GOAL OF THE EXERCISE:
In the entries that follow, find the line containing "MAJANDUSTULEMUSED" and the line containing "Советы для покорителей азартных игр", then retype exactly the lines from the first through the second, pictures excluded.

RECORD EXTRACTS:
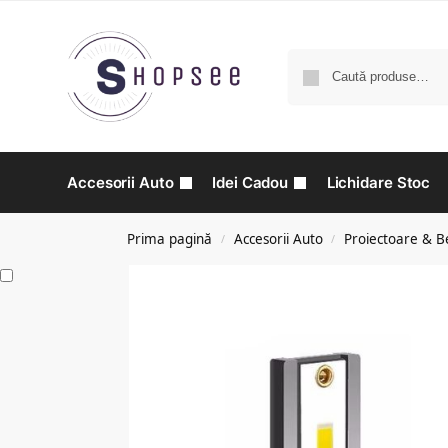
Accesorii Auto
Idei Cadou
Lichidare Stoc
Prima pagină
Accesorii Auto
Proiectoare & B
/
/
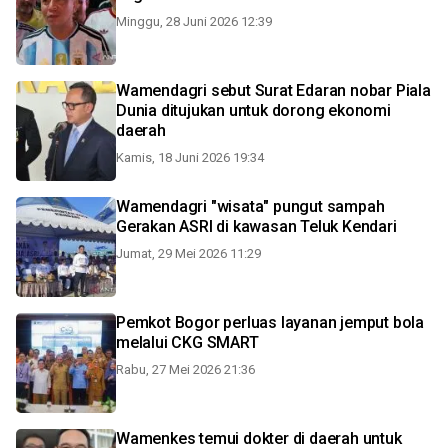
Minggu, 28 Juni 2026 12:39
Wamendagri sebut Surat Edaran nobar Piala
Dunia ditujukan untuk dorong ekonomi
daerah
Kamis, 18 Juni 2026 19:34
Wamendagri "wisata" pungut sampah
Gerakan ASRI di kawasan Teluk Kendari
Jumat, 29 Mei 2026 11:29
Pemkot Bogor perluas layanan jemput bola
melalui CKG SMART
Rabu, 27 Mei 2026 21:36
Wamenkes temui dokter di daerah untuk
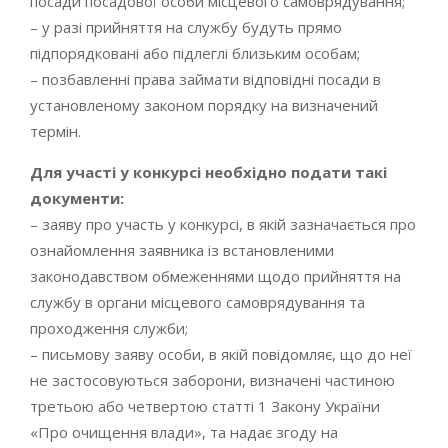
посади посадової особи місцевого самоврядування;
– у разі прийняття на службу будуть прямо
підпорядковані або підлеглі близьким особам;
– позбавленні права займати відповідні посади в
установленому законом порядку на визначений
термін.
Для участі у конкурсі необхідно подати такі
документи:
– заяву про участь у конкурсі, в якій зазначається про
ознайомлення заявника із встановленими
законодавством обмеженнями щодо прийняття на
службу в органи місцевого самоврядування та
проходження служби;
– письмову заяву особи, в якій повідомляє, що до неї
не застосовуються заборони, визначені частиною
третьою або четвертою статті 1 Закону України
«Про очищення влади», та надає згоду на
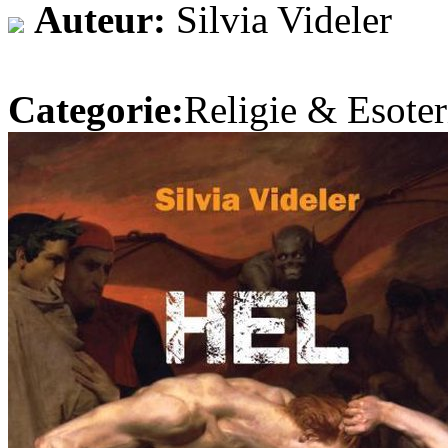
Auteur:
Silvia Videler
Categorie:
Religie & Esoter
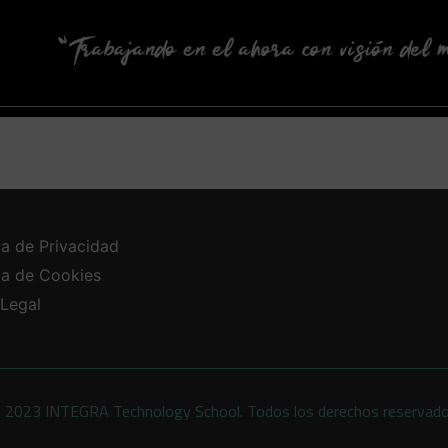
ca de Privacidad
ica de Cookies
 Legal
 2023 INTEGRA Technology School. Todos los derechos reservad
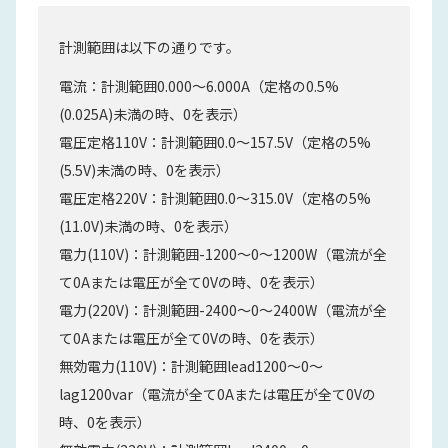
計測範囲は以下の通りです。
電流：計測範囲0.000～6.000A（定格の0.5%
(0.025A)未満の時、0を表示）
電圧定格110V：計測範囲0.0～157.5V（定格の5%
(5.5V)未満の時、0を表示）
電圧定格220V：計測範囲0.0～315.0V（定格の5%
(11.0V)未満の時、0を表示）
電力(110V)：計測範囲-1200～0～1200W（電流が全
て0Aまたは電圧が全て0Vの時、0を表示）
電力(220V)：計測範囲-2400～0～2400W（電流が全
て0Aまたは電圧が全て0Vの時、0を表示）
無効電力(110V)：計測範囲lead1200～0～
lag1200var（電流が全て0Aまたは電圧が全て0Vの
時、0を表示）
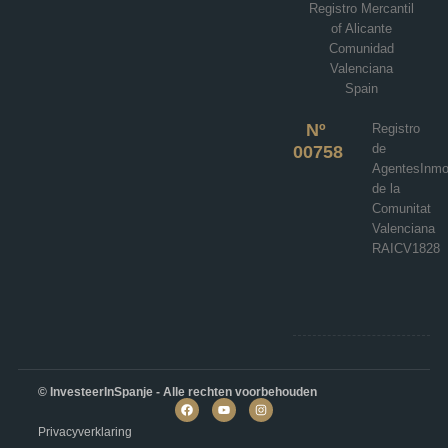
Registro Mercantil
€984,000
of Alicante
Comunidad
3
3
218
m²
Valenciana
VILLA
Details
Spain
Nº
Registro
de
00758
AgentesInmob
de la
Comunitat
Valenciana
RAICV1828
© InvesteerInSpanje - Alle rechten voorbehouden
Privacyverklaring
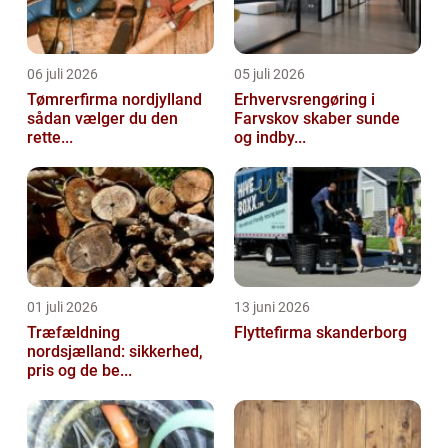
06 juli 2026
05 juli 2026
Tømrerfirma nordjylland
Erhvervsrengøring i
sådan vælger du den
Farvskov skaber sunde
rette...
og indby...
01 juli 2026
13 juni 2026
Træfældning
Flyttefirma skanderborg
nordsjælland: sikkerhed,
pris og de be...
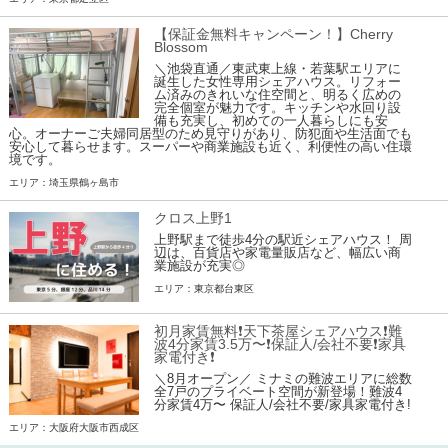
【保証金無料キャンペーン！】Cherry
Blossom
＼池袋直通／東武東上線・若葉駅エリアに
誕生した女性専用シェアハウス。リフォー
ム済みのきれいな住空間と、明るく広めの
完全個室が魅力です。キッチンや水回り設
備も充実し、初めての一人暮らしにも安
心。オーナーご夫婦同居型のため見守りがあり、防犯面や生活面でも
安心して暮らせます。スーパーや商業施設も近く、利便性の高い住環
境です。
エリア：埼玉県鶴ヶ島市
クロス上野1
上野駅まで徒歩4分の駅近シェアハウス！ 周
辺は、百貨店や家電量販店など、幅広い商
業施設が充実◎
エリア：東京都台東区
初月家賃無料❗️天下茶屋シェアハウス❗️難
波4分家賃3.5万〜❗️保証人/会社不要❗️家具
家電付き❗
＼8月オープン／ ミナミの難波エリアに総数
全7戸のプライベート空間が新登場！難波4
分家賃4万〜 保証人/会社不要/家具家電付き!
エリア：大阪府大阪市西成区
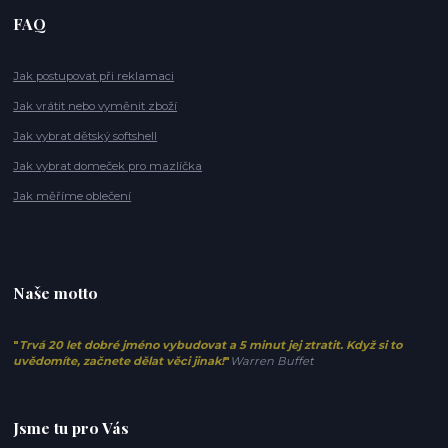
FAQ
Jak postupovat při reklamaci
Jak vrátit nebo vyměnit zboží
Jak vybrat dětský softshell
Jak vybrat domeček pro mazlíčka
Jak měříme oblečení
Naše motto
"
Trvá 20 let dobré jméno vybudovat a 5 minut jej ztratit. Když si to
uvědomíte, začnete dělat věci jinak!
"
Warren Buffet
Jsme tu pro Vás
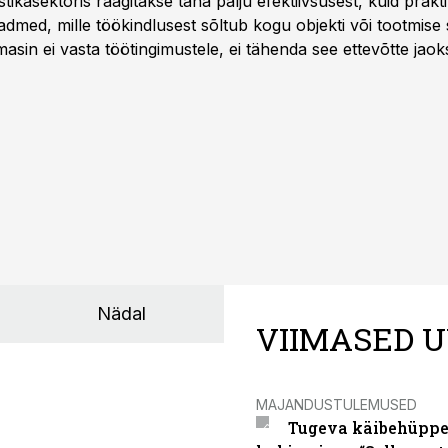
istikasektoris räägitakse täna palju efektiivsusest, kuid pra
dmed, mille töökindlusest sõltub kogu objekti või tootmise 
asin ei vasta töötingimustele, ei tähenda see ettevõtte jaoks 
rahalist kulu, venivaid tähtaegu ja suuremaid riske tööohutu
Nädal
VIIMASED U
MAJANDUSTULEMUSED
Tugeva käibehüppe 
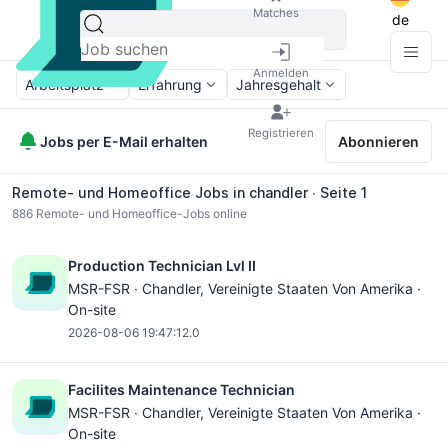
Matches
de
Anmelden
Arbeitsplatz
Erfahrung
Jahresgehalt
Registrieren
Jobs per E-Mail erhalten
Abonnieren
Remote- und Homeoffice Jobs in chandler ∙ Seite 1
886
Remote- und Homeoffice-Jobs online
Production Technician Lvl II
MSR-FSR ·
Chandler
, Vereinigte Staaten Von Amerika ·
On-site
2026-08-06 19:47:12.0
Facilites Maintenance Technician
MSR-FSR ·
Chandler
, Vereinigte Staaten Von Amerika ·
On-site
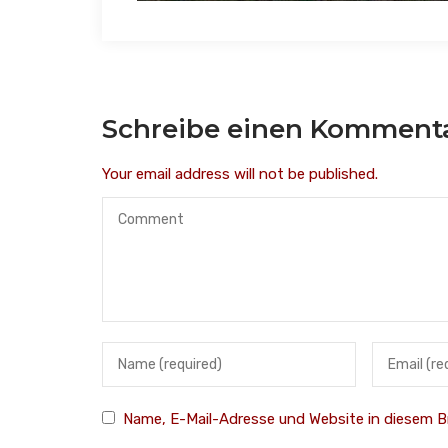
Schreibe einen Komment
Your email address will not be published.
Name, E-Mail-Adresse und Website in diesem 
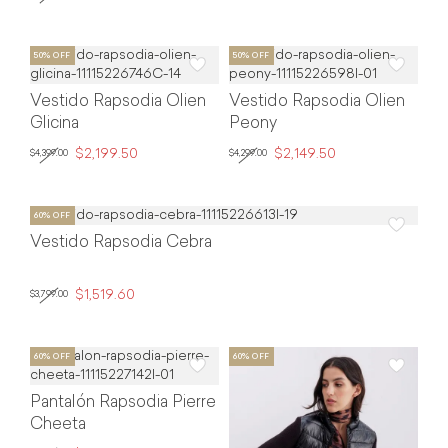
Vestido Rapsodia Olien
Vestido Rapsodia Olien
Glicina
Peony
$2,199.50
$2,149.50
$4,399.00
$4,299.00
Vestido Rapsodia Cebra
$1,519.60
$3,799.00
Pantalón Rapsodia Pierre
Cheeta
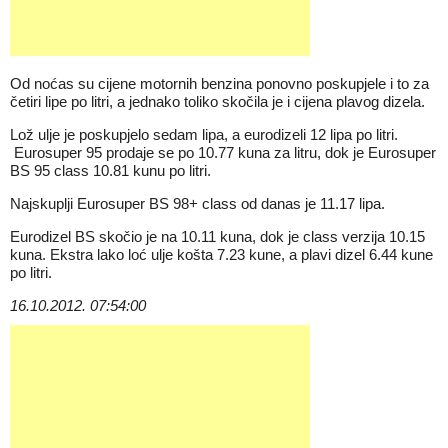
Od noćas su cijene motornih benzina ponovno poskupjele i to za
četiri lipe po litri, a jednako toliko skočila je i cijena plavog dizela.
Lož ulje je poskupjelo sedam lipa, a eurodizeli 12 lipa po litri.
Eurosuper 95 prodaje se po 10.77 kuna za litru, dok je Eurosuper
BS 95 class 10.81 kunu po litri.
Najskuplji Eurosuper BS 98+ class od danas je 11.17 lipa.
Eurodizel BS skočio je na 10.11 kuna, dok je class verzija 10.15
kuna. Ekstra lako loć ulje košta 7.23 kune, a plavi dizel 6.44 kune
po litri.
16.10.2012. 07:54:00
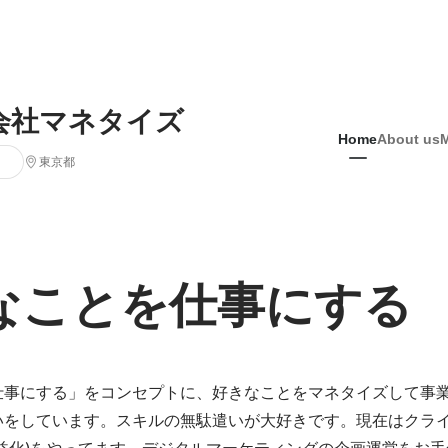
会社マネタイズ
Home
About us
東京都
なことを仕事にする
仕事にする」をコンセプトに、好きなことをマネタイズして事
いをしています。スキルの無駄遣いが大好きです。現在はクラ
益化)をやってます。デジタルマーケティングの企画運営をお手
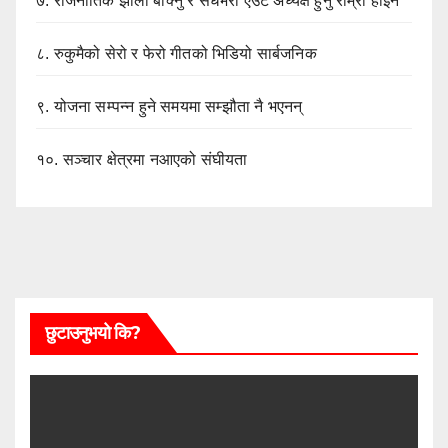
७.
राजनीतिक झोला बोक्नु र सधैंभरी एउटै अध्यक्ष हुनु राम्रो होईन
८.
रुकुमैको सेरो र फेरो गीतको भिडियो सार्बजनिक
९.
योजना सम्पन्न हुने समयमा सम्झौता नै भएनन्
१०.
सञ्चार क्षेत्रमा नआएको संघीयता
छुटाउनुभयो कि?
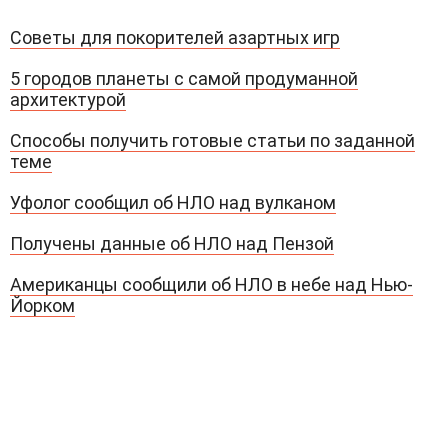
Советы для покорителей азартных игр
5 городов планеты с самой продуманной
архитектурой
Способы получить готовые статьи по заданной
теме
Уфолог сообщил об НЛО над вулканом
Получены данные об НЛО над Пензой
Американцы сообщили об НЛО в небе над Нью-
Йорком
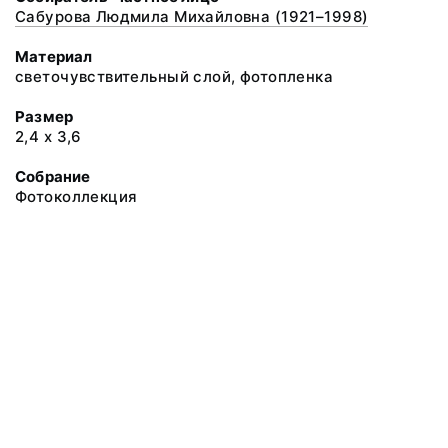
Сабурова Людмила Михайловна (1921–1998)
Материал
светочувствительный слой, фотопленка
Размер
2,4 х 3,6
Собрание
Фотоколлекция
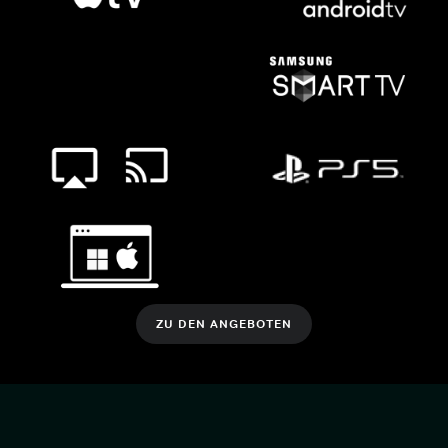
ZU DEN ANGEBOTEN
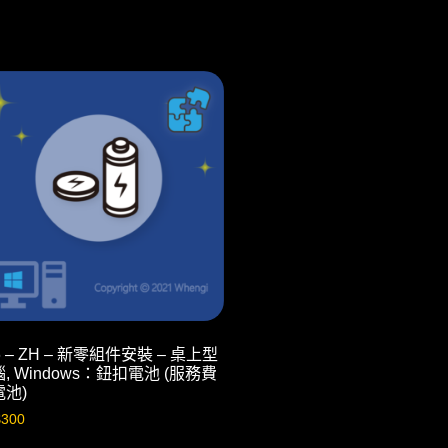
6 – ZH – 新零組件安裝 – 桌上型
, Windows：鈕扣電池 (服務費
電池)
$
300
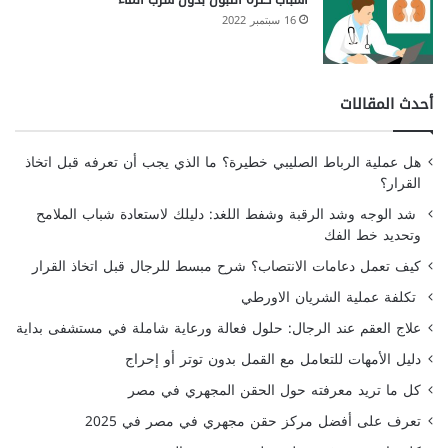
16 سبتمبر 2022
أحدث المقالات
هل عملية الرباط الصليبي خطيرة؟ ما الذي يجب أن تعرفه قبل اتخاذ
القرار؟
شد الوجه وشد الرقبة وشفط اللغد: دليلك لاستعادة شباب الملامح
وتحديد خط الفك
كيف تعمل دعامات الانتصاب؟ شرح مبسط للرجال قبل اتخاذ القرار
تكلفة عملية الشريان الاورطي
علاج العقم عند الرجال: حلول فعالة ورعاية شاملة في مستشفى بداية
دليل الأمهات للتعامل مع القمل بدون توتر أو إحراج
كل ما تريد معرفته حول الحقن المجهري في مصر
تعرف على أفضل مركز حقن مجهري في مصر في 2025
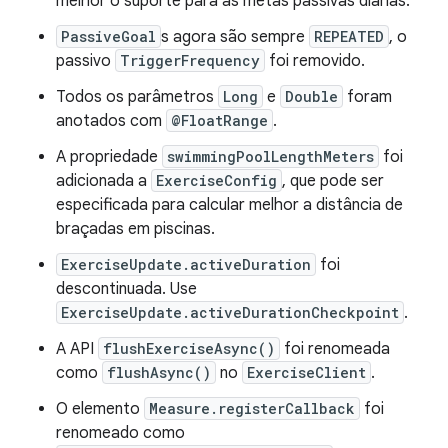
melhor o suporte para as metas passivas diárias.
PassiveGoal
s agora são sempre
REPEATED
, o
passivo
TriggerFrequency
foi removido.
Todos os parâmetros
Long
e
Double
foram
anotados com
@FloatRange
.
A propriedade
swimmingPoolLengthMeters
foi
adicionada a
ExerciseConfig
, que pode ser
especificada para calcular melhor a distância de
braçadas em piscinas.
ExerciseUpdate.activeDuration
foi
descontinuada. Use
ExerciseUpdate.activeDurationCheckpoint
.
A API
flushExerciseAsync()
foi renomeada
como
flushAsync()
no
ExerciseClient
.
O elemento
Measure.registerCallback
foi
renomeado como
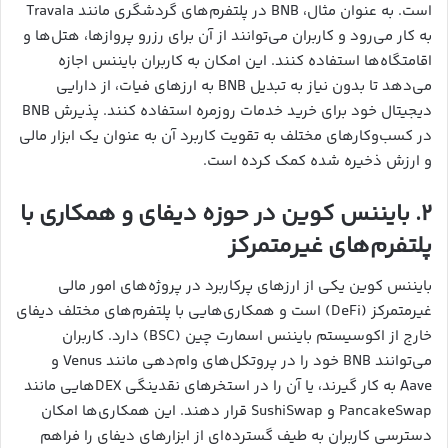
است. به عنوان مثال، BNB در پلتفرم‌های گردشگری مانند Travala
به کار می‌رود و کاربران می‌توانند از آن برای رزرو پروازها، هتل‌ها و
اقامتگاه‌ها استفاده کنند. این امکان به کاربران بایننس اجازه
می‌دهد تا بدون نیاز به تبدیل BNB به ارزهای فیات، از دارایی
دیجیتال خود برای خرید خدمات روزمره استفاده کنند. پذیرش BNB
در کسب‌وکارهای مختلف به تقویت کاربرد آن به عنوان یک ابزار مالی
و ارزش ذخیره شده کمک کرده است.
۲. بایننس کوین در حوزه دیفای و همکاری با
پلتفرم‌های غیرمتمرکز
بایننس کوین یکی از ارزهای پرکاربرد در پروژه‌های امور مالی
غیرمتمرکز (DeFi) است و همکاری‌هایی با پلتفرم‌های مختلف دیفای
خارج از اکوسیستم بایننس اسمارت چین (BSC) دارد. کاربران
می‌توانند BNB خود را در پروتکل‌های وام‌دهی مانند Venus و
Aave به کار گیرند، یا آن را در استخرهای نقدینگی DEXهایی مانند
PancakeSwap و SushiSwap قرار دهند. این همکاری‌ها امکان
دسترسی کاربران به طیف گسترده‌ای از ابزارهای دیفای را فراهم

RESPONSE TO THIS TASK:
MAJANDUSTULEMUSED
Tugeva käibehüppe 
Matches
de
Anmelden
Arbeitsplatz
Erfahrung
Jahresgehalt
Registrieren
Jobs per E-Mail erhalten
Abonnieren
Remote- und Homeoffice Jobs in chandler ∙ Seite 1
886
Remote- und Homeoffice-Jobs online
Production Technician Lvl II
MSR-FSR ·
Chandler
, Vereinigte Staaten Von Amerika ·
On-site
2026-08-06 19:47:12.0
Facilites Maintenance Technician
MSR-FSR ·
Chandler
, Vereinigte Staaten Von Amerika ·
On-site
Schreibe einen Komment
Your email address will not be published.
Name, E-Mail-Adresse und Website in diesem 
Vestido Rapsodia Olien
Vestido Rapsodia Olien
Glicina
Peony
$2,199.50
$2,149.50
$4,399.00
$4,299.00
Vestido Rapsodia Cebra
$1,519.60
$3,799.00
Pantalón Rapsodia Pierre
Cheeta
Od noćas su cijene motornih benzina ponovno poskupjele i to za
četiri lipe po litri, a jednako toliko skočila je i cijena plavog dizela.
Lož ulje je poskupjelo sedam lipa, a eurodizeli 12 lipa po litri.
Eurosuper 95 prodaje se po 10.77 kuna za litru, dok je Eurosuper
BS 95 class 10.81 kunu po litri.
Najskuplji Eurosuper BS 98+ class od danas je 11.17 lipa.
Eurodizel BS skočio je na 10.11 kuna, dok je class verzija 10.15
kuna. Ekstra lako loć ulje košta 7.23 kune, a plavi dizel 6.44 kune
po litri.
16.10.2012. 07:54:00
会社マネタイズ
Home
About us
東京都
なことを仕事にする
仕事にする」をコンセプトに、好きなことをマネタイズして事
いをしています。スキルの無駄遣いが大好きです。現在はクラ
益化)をやってます。デジタルマーケティングの企画運営をお手
७.
राजनीतिक झोला बोक्नु र सधैंभरी एउटै अध्यक्ष हुनु राम्रो होईन
८.
रुकुमैको सेरो र फेरो गीतको भिडियो सार्बजनिक
९.
योजना सम्पन्न हुने समयमा सम्झौता नै भएनन्
१०.
सञ्चार क्षेत्रमा नआएको संघीयता
छुटाउनुभयो कि?
Советы для покорителей азартных игр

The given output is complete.